On his death, dom René-Jean Hesbert, a monk from Solesmes who arrived at Saint-Wandrille in 1949, became the new choir master and until his death in 1983, benefitted our community with his vast knowledge and deep admiration of Gregorain chant as an act of adoration. He was the author of the Missale sextuplex and Corpus Antiphonalium Officii (or CAO; if anyone should wish to procure this, please contact us), two fundamental works on both the musicology and history of the liturgy. After him, our choir would be directed for almost thirty years by dom Jean-Paul Armanini, the gifted pupil of dom Jean Claire and canon Jeanneteau, from whom he had learnt all about modality, rhythm and neumatic notation. Our choir and schola have been able to drink at the best spring of scientific, artistic and spiritual renewal of Gregorian chant by taking part in his weekly class, ever informative, stimulating and fun, thanks to his abounding sensitivity and enthusiasm!

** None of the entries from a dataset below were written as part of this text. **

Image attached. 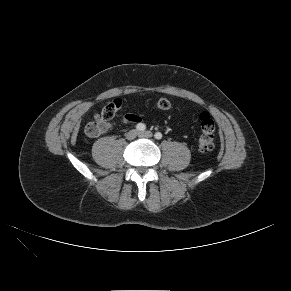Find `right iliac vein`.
Listing matches in <instances>:
<instances>
[{
  "label": "right iliac vein",
  "mask_w": 291,
  "mask_h": 291,
  "mask_svg": "<svg viewBox=\"0 0 291 291\" xmlns=\"http://www.w3.org/2000/svg\"><path fill=\"white\" fill-rule=\"evenodd\" d=\"M137 135H138V132H137V130H130L127 134H126V138L128 139V140H133V139H135L136 137H137Z\"/></svg>",
  "instance_id": "63e3f726"
}]
</instances>
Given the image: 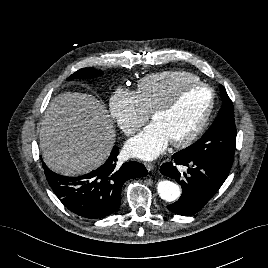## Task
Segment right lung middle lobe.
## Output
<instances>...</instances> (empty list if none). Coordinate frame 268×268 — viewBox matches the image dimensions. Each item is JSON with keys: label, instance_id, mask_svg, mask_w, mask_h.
Here are the masks:
<instances>
[{"label": "right lung middle lobe", "instance_id": "1", "mask_svg": "<svg viewBox=\"0 0 268 268\" xmlns=\"http://www.w3.org/2000/svg\"><path fill=\"white\" fill-rule=\"evenodd\" d=\"M102 74L103 72L101 70H96L94 68H83L76 71L67 80H71L73 78H94Z\"/></svg>", "mask_w": 268, "mask_h": 268}]
</instances>
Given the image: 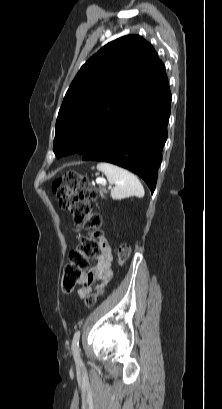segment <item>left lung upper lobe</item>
Listing matches in <instances>:
<instances>
[{"label": "left lung upper lobe", "mask_w": 222, "mask_h": 409, "mask_svg": "<svg viewBox=\"0 0 222 409\" xmlns=\"http://www.w3.org/2000/svg\"><path fill=\"white\" fill-rule=\"evenodd\" d=\"M166 80L164 64L142 37L128 35L108 43L81 67L64 97L54 153H84L124 105Z\"/></svg>", "instance_id": "1"}]
</instances>
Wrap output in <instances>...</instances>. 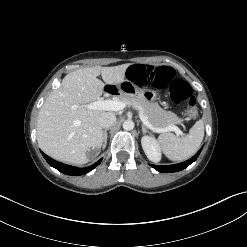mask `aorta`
Returning <instances> with one entry per match:
<instances>
[{"instance_id": "obj_1", "label": "aorta", "mask_w": 247, "mask_h": 247, "mask_svg": "<svg viewBox=\"0 0 247 247\" xmlns=\"http://www.w3.org/2000/svg\"><path fill=\"white\" fill-rule=\"evenodd\" d=\"M134 128V122L132 120H126L123 123V129L130 131Z\"/></svg>"}]
</instances>
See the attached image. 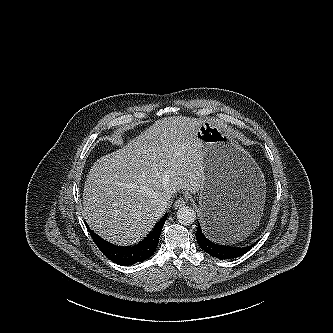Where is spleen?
<instances>
[{
    "instance_id": "obj_1",
    "label": "spleen",
    "mask_w": 333,
    "mask_h": 333,
    "mask_svg": "<svg viewBox=\"0 0 333 333\" xmlns=\"http://www.w3.org/2000/svg\"><path fill=\"white\" fill-rule=\"evenodd\" d=\"M248 219H252V225L247 227V219L243 222H239L238 226L231 225L226 232H223L221 235V240L223 241H234L240 240L246 237L250 231L257 225L254 223L252 215L248 217Z\"/></svg>"
}]
</instances>
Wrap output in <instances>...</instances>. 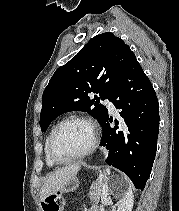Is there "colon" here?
<instances>
[{
	"label": "colon",
	"instance_id": "1",
	"mask_svg": "<svg viewBox=\"0 0 179 211\" xmlns=\"http://www.w3.org/2000/svg\"><path fill=\"white\" fill-rule=\"evenodd\" d=\"M64 200L60 194L48 196L42 202L43 211H62Z\"/></svg>",
	"mask_w": 179,
	"mask_h": 211
}]
</instances>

The current heirs of this long history endeavour, so far as their feeble means permit, to uphold and increase the appreciation of and the care dedicated to this art, in the service of the liturgy and the prayer of the Church.

Glossary

Cantor : member of a schola or a soloist, singing in a religious ceremony. Previously, a lay person or priest, secular or of a religious order, this was a specialist in church music who knew the repertoire by heart. But also a man of prayer, meditating on scripture daily.
Introït : entrance (mass) antiphon sung in Gregorian. The text, always short, is an extract from a psalm and presents the theme of the Sunday or feast day.
Roman liturgy : the collection of prayers and rites used in the mass and for the offices in the Roman Catholic church and all those founded by or stemming from her. Originally in Greek, it was for many centuries celebrated only in latin, and today is also celebrated in local languages.
Neume: firstly, it indicates the stress on a syllable, comprising one or more notes that are linked together and ordered between each other; secondly, it is a symbol representing these neumes in musical scores between the 10th and 13th centuries.
Word of God : brought to us through biblical texts when they are read as a Church in the light of the Holy Spirit.
Psalms : prayers from the Old Testament, said and sung by Christians because Christ himself prayed them and explained religious attitudes with them.
Schola : group of singers responsible for the most difficult parts of hymns.
Verse : a sentence taken from a psalm, mediated on at length, becomes a prayer or hymn.
Solesmes : abbey near Le Mans, from where the Benedictine monastic life, killed off during the Revolution, was reborn.
Synagogue : Jesus was a Jew, and thus heir to the long tradition of prayer of the God’s chosen people. During assemblies (that is what the word synagogue means), Biblical text were always read in song.